My sister and her girls were there and my wonderful niece Madison took both boys to eat outside with her and my other nieces so that I could have a nice quiet lunch. It's the small things in life that make me happy. My mom was happy to have most of her grandkids with her. Can you believe she's missing five grandchildren from this picture?
After our wonderful lunch we exchanged gifts and cards. I'm still enjoying the beautiful flowers that the boys brought me to my picnic. I decided after smelling these flowers throughout the house, that I might just go buy myself flowers every week. I also enjoyed a fabulous pedicure that made me just melt.
 Since it was a little chilly out today, we cuddled up in a blanket. I'm not sure if it was because it was Mother's Day, or just because they were cold, but the boys actually sat there and let me snuggle.
Before I had children, I NEVER cried at movies. Justin used to call me heartless while he would be fighting back the tears. Notice I said before children because now I'm an absolute mess. All it takes now is a commercial, and it's a weekly event when we're watching Extreme Makeover: Home Edition to send me looking for Kleenex. I can't help but think of "What if that were my child," with anything I approach in my life. I bawled today in church, cried Friday night at a movie and that's just in the past two days. I know that I've never laughed, cried, or smiled as much in my life as I have in the past 4 1/2 years. What can I say?  I love these boys so much. They are my strength. They are my heart. They are my everything.

Sunday, May 10, 2009

What I know about motherhood

1. Everything is a phase. As soon as I start worrying about one thing it's over and a new phase has started.
2. I will never have a clean house but that that mess means that I spent time with my boys and I'm proud of that.
3. God made them so adorably cute so that when I want to pull my hair out that they say the cutest thing or make the cutest face that I can't possibly stay mad at them.
4. In the most stressful situation with my children the best thing to do is to laugh. Otherwise I might cry.
5. It's ok for you to say sorry to your kids. It shows that we all make mistakes.
6. Things that I don't think my kids notice that I do are the things that they remember the most. It's comforting and scary to know at the same time to know what a model I am.
7. I now know why my own mother was so insanely protective over me.
8. You have to let go sometimes to let them learn. The consequence isn't always good but that is where the learning occurs.
9. I once heard great advice about disciplining your child. You need to make your kids think you're a little bit crazy.
10. I never knew what my heart was capable of. How much it could love. How when I had a second child, my love wasn't divided-it only multiplied.

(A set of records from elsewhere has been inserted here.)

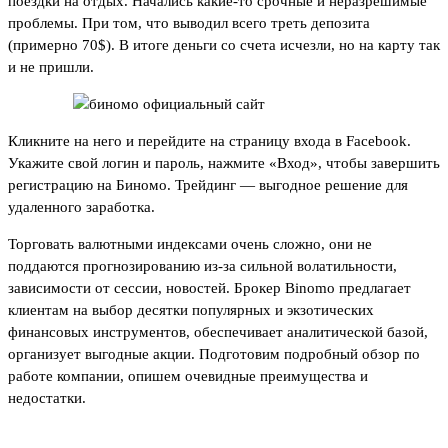
поездки на отдых. Начались какие-то срочные и неразрешимые
проблемы. При том, что выводил всего треть депозита
(примерно 70$). В итоге деньги со счета исчезли, но на карту так
и не пришли.
Кликните на него и перейдите на страницу входа в Facebook.
Укажите свой логин и пароль, нажмите «Вход», чтобы завершить
регистрацию на Биномо. Трейдинг — выгодное решение для
удаленного заработка.
Торговать валютными индексами очень сложно, они не
поддаются прогнозированию из-за сильной волатильности,
зависимости от сессии, новостей. Брокер Binomo предлагает
клиентам на выбор десятки популярных и экзотических
финансовых инструментов, обеспечивает аналитической базой,
организует выгодные акции. Подготовим подробный обзор по
работе компании, опишем очевидные преимущества и
недостатки.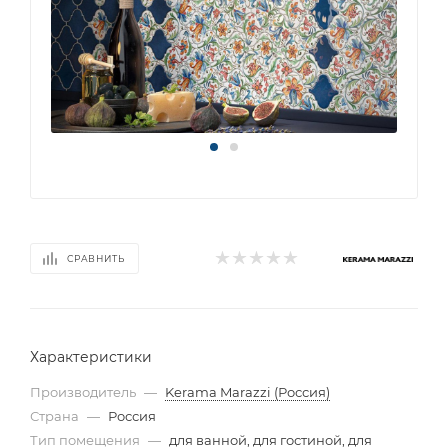
СРАВНИТЬ
Характеристики
Производитель
—
Kerama Marazzi (Россия)
Страна
—
Россия
Тип помещения
—
для ванной, для гостиной, для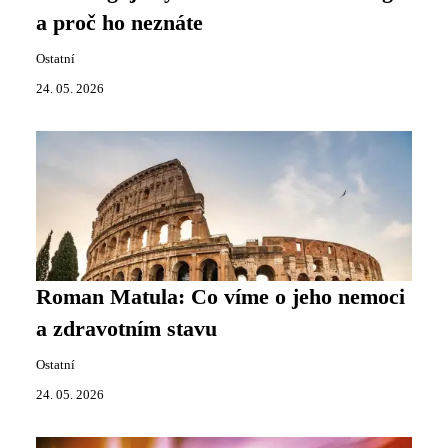
a proč ho neznáte
Ostatní
24. 05. 2026
Roman Matula: Co víme o jeho nemoci
a zdravotním stavu
Ostatní
24. 05. 2026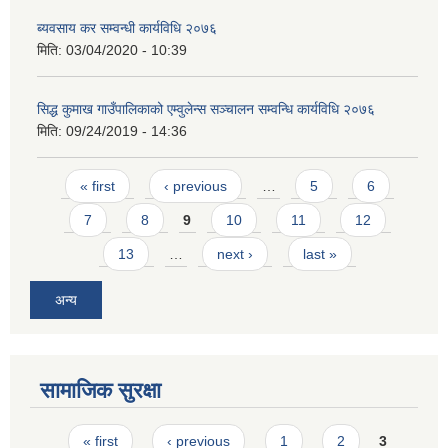
ब्यवसाय कर सम्वन्धी कार्यविधि २०७६
मिति:
03/04/2020 - 10:39
सिद्ध कुमाख गाउँपालिकाको एम्वुलेन्स सञ्चालन सम्वन्धि कार्यविधि २०७६
मिति:
09/24/2019 - 14:36
Pages
« first
‹ previous
…
5
6
7
8
9
10
11
12
13
…
next ›
last »
अन्य
सामाजिक सुरक्षा
Pages
« first
‹ previous
1
2
3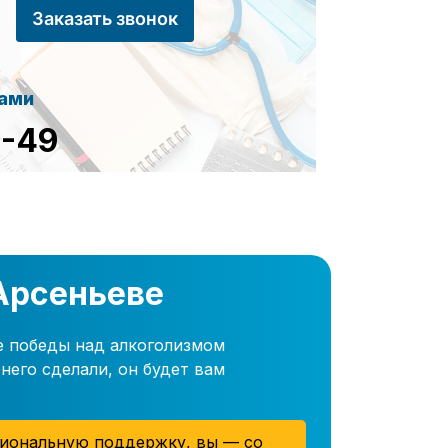
Заказать звонок
сами
8-49
 Арсеньеве
е победы над алкоголизмом
него сделали, он будет вам
иональную поддержку, вы — со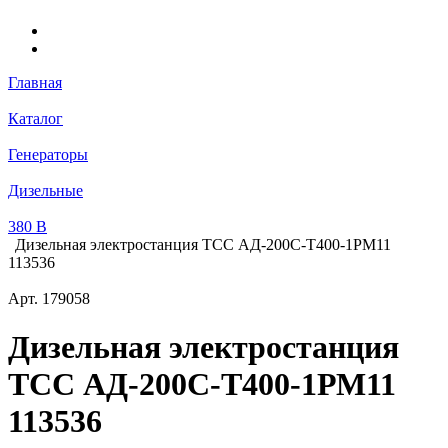
Главная
Каталог
Генераторы
Дизельные
380 В
Дизельная электростанция ТСС АД-200С-Т400-1РМ11
113536
Арт.
179058
Дизельная электростанция
ТСС АД-200С-Т400-1РМ11
113536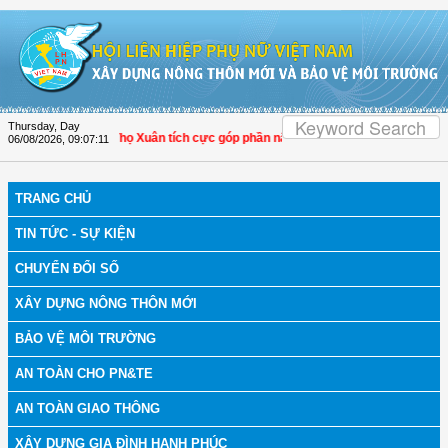
Skip to Content
Thursday, Day
: Hội LHPN Thọ Xuân tích cực góp phần nâng cao tỷ lệ người dân tham gia bảo 
06/08/2026
,
09:07:13
TRANG CHỦ
TIN TỨC - SỰ KIỆN
CHUYỂN ĐỔI SỐ
XÂY DỰNG NÔNG THÔN MỚI
BẢO VỆ MÔI TRƯỜNG
AN TOÀN CHO PN&TE
AN TOÀN GIAO THÔNG
XÂY DỰNG GIA ĐÌNH HẠNH PHÚC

And most importantly, motherhood really gave me an appreciation for my mom and all the people that raised me and my mother-in-law. I see how truly self-sacrificing it is but how I wouldn't trade it for the world.

Thursday, December 11, 2008

Santa's watching mommy too

Justin comes home the other day and says, "You're so busted!" Apparently, Nolan told Daddy on the way to school one morning, "That F150 was going too slow and made mommy go crazy! When cars go too slow, she says C'MON!" Guess I should be on my best behavior for Santa and Nolan...boy they sure are sponges, aren't they?